• _EXERCISE DESCRIPTION_
Gather all lines in the records below that include the word "time".

• _RECORDS PROVIDED_
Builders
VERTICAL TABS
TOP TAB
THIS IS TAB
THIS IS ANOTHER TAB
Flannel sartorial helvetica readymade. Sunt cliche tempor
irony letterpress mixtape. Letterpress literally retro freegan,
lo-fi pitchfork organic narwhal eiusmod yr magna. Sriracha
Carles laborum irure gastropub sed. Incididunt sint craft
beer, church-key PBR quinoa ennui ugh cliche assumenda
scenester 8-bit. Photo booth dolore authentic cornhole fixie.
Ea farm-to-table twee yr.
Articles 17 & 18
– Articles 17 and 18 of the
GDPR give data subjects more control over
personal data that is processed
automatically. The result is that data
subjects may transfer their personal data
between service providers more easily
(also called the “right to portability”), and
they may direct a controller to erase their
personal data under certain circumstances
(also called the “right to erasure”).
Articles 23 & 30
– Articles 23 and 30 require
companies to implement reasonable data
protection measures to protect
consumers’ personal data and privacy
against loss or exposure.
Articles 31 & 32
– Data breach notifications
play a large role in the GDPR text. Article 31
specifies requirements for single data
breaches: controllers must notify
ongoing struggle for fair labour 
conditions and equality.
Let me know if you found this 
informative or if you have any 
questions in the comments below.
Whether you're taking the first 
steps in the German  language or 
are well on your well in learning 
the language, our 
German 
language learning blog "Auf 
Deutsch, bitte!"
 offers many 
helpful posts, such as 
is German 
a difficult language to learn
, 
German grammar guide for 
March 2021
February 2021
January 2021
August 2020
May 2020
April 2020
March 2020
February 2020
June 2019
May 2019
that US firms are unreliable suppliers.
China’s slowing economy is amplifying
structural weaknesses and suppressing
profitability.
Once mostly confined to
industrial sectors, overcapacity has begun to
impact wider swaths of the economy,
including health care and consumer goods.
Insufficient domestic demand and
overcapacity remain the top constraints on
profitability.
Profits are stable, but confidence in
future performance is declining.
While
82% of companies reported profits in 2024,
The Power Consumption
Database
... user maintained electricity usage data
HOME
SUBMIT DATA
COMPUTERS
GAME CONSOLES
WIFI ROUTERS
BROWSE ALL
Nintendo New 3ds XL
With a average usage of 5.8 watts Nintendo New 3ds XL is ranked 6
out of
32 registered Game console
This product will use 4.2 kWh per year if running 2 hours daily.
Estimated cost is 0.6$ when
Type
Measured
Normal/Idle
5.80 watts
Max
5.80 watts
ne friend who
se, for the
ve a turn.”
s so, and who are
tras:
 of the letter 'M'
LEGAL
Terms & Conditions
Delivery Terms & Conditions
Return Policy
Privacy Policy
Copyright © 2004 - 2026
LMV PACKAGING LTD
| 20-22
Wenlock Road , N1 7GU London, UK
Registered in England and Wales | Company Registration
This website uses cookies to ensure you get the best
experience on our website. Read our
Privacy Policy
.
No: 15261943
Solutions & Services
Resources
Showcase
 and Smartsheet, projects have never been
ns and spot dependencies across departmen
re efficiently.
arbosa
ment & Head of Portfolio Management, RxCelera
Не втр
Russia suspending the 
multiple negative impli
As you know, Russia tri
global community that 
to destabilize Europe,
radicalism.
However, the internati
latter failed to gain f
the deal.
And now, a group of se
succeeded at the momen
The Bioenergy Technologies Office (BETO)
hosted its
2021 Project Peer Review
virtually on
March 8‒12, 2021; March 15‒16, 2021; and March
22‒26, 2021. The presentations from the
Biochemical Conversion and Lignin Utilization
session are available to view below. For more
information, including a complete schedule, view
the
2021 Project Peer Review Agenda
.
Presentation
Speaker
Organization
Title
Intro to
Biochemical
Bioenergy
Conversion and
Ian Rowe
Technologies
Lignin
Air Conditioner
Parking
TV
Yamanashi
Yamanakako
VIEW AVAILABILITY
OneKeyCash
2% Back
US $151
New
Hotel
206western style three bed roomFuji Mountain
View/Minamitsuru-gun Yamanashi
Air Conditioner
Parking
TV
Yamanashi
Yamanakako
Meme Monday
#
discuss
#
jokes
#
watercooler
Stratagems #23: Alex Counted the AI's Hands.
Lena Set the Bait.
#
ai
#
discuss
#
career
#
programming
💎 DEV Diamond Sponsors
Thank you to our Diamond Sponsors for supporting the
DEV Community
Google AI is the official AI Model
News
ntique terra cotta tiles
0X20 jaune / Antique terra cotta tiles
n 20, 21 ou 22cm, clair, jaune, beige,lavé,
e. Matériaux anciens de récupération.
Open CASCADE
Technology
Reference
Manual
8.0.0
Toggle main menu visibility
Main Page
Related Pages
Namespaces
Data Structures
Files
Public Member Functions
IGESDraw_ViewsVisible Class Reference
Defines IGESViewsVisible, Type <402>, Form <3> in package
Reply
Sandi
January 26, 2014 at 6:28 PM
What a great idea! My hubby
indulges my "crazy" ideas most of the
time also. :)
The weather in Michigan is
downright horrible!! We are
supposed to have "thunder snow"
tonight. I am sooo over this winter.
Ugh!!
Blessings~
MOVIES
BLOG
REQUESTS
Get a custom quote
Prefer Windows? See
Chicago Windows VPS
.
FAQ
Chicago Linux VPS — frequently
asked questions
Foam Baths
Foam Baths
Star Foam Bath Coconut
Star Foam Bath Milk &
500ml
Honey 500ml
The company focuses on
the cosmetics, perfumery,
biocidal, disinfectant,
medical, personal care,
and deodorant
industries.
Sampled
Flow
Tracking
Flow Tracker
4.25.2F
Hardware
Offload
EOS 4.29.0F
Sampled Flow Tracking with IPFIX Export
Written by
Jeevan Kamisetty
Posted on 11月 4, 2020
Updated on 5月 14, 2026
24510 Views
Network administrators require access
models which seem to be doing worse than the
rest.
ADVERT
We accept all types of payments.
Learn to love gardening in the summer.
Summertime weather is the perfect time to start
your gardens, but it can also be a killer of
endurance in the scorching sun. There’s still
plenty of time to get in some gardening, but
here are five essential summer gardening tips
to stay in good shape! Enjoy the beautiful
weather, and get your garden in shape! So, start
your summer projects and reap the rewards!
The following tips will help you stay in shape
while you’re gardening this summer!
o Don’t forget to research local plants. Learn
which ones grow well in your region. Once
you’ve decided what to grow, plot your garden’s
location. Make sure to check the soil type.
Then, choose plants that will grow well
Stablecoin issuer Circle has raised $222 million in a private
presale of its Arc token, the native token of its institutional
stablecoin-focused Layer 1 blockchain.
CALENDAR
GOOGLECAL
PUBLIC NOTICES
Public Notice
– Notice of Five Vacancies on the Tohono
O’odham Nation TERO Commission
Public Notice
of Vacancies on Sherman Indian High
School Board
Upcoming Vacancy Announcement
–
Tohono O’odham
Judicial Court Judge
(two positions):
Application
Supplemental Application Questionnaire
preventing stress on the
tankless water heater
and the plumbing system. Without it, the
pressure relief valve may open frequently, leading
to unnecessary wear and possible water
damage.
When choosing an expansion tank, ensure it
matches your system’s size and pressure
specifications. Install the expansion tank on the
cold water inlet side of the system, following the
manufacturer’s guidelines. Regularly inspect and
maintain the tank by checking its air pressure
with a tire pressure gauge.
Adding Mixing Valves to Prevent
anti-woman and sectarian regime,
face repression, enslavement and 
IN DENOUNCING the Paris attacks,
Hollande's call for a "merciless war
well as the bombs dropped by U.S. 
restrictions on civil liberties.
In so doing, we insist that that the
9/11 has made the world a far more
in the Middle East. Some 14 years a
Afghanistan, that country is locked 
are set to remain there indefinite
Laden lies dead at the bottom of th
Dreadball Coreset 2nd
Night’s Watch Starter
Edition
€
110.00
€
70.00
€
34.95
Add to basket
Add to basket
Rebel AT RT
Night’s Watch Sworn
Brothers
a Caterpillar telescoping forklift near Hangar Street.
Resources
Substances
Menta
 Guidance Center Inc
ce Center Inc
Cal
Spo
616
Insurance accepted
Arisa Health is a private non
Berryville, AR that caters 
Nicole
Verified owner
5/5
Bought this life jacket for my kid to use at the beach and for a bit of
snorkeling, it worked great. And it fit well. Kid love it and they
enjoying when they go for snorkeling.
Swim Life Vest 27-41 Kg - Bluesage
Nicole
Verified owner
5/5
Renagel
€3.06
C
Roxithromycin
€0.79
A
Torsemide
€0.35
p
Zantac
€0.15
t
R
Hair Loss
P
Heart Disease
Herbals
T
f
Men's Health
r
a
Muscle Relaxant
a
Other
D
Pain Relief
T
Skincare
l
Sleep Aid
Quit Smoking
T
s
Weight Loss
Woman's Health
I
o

• _TASK OUTPUT_
time also. :)
Summertime weather is the perfect time to start
plenty of time to get in some gardening, but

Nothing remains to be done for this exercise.